Task to carry out - With the material below, print exactly the lines between the line holding "nas igbadun Finnish" and the line holding "Jeg vil gerne tilmeldes nyhedsbrevet", inclusive. Add nothing else.

Provided information -
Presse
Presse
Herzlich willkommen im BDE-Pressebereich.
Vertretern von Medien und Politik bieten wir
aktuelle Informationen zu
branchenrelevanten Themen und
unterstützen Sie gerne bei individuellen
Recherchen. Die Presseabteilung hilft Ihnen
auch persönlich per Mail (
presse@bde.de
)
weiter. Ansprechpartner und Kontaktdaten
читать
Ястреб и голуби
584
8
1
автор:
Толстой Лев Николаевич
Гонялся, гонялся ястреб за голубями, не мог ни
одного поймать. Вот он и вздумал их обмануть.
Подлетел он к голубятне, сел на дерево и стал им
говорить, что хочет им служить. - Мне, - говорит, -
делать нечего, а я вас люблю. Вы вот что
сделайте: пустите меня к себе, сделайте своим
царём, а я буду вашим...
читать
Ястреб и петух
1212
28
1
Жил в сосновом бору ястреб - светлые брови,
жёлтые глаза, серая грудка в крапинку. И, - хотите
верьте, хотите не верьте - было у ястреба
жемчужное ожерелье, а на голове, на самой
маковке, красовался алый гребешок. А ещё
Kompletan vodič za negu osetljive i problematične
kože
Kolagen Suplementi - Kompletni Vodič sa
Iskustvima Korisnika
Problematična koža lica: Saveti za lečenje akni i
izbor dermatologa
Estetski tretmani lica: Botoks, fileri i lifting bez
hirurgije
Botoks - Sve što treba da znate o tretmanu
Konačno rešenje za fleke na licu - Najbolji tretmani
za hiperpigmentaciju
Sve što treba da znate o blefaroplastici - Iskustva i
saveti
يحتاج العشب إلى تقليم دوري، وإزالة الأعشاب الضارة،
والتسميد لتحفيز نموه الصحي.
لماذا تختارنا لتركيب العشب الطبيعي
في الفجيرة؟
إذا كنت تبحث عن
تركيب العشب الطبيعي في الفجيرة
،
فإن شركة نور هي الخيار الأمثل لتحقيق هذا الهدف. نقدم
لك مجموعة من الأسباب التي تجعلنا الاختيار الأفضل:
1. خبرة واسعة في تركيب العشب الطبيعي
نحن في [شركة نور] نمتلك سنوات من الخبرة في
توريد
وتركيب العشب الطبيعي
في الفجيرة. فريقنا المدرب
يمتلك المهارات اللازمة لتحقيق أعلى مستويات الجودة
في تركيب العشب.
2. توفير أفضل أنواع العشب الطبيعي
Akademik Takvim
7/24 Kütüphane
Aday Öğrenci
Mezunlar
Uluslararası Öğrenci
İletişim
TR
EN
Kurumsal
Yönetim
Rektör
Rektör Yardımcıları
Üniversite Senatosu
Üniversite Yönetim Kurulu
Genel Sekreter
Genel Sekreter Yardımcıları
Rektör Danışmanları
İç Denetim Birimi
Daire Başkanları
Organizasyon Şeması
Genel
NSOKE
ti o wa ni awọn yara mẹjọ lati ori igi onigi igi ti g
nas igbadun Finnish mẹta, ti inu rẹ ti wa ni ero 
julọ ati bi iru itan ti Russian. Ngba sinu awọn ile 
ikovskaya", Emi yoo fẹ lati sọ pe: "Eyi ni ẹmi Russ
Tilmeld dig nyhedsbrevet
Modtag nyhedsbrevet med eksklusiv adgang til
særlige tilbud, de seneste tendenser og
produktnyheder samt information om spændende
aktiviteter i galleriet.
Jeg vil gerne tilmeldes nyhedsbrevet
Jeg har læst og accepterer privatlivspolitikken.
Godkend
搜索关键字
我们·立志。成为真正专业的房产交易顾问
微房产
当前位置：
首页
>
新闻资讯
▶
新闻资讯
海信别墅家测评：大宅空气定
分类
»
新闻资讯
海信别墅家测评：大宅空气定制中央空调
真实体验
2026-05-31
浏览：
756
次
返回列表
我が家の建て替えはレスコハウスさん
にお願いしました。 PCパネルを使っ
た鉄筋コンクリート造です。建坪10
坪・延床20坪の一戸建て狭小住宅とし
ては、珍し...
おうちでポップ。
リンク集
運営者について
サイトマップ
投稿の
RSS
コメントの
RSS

Task response -
nas igbadun Finnish mẹta, ti inu rẹ ti wa ni ero 
julọ ati bi iru itan ti Russian. Ngba sinu awọn ile 
ikovskaya", Emi yoo fẹ lati sọ pe: "Eyi ni ẹmi Russ
Tilmeld dig nyhedsbrevet
Modtag nyhedsbrevet med eksklusiv adgang til
særlige tilbud, de seneste tendenser og
produktnyheder samt information om spændende
aktiviteter i galleriet.
Jeg vil gerne tilmeldes nyhedsbrevet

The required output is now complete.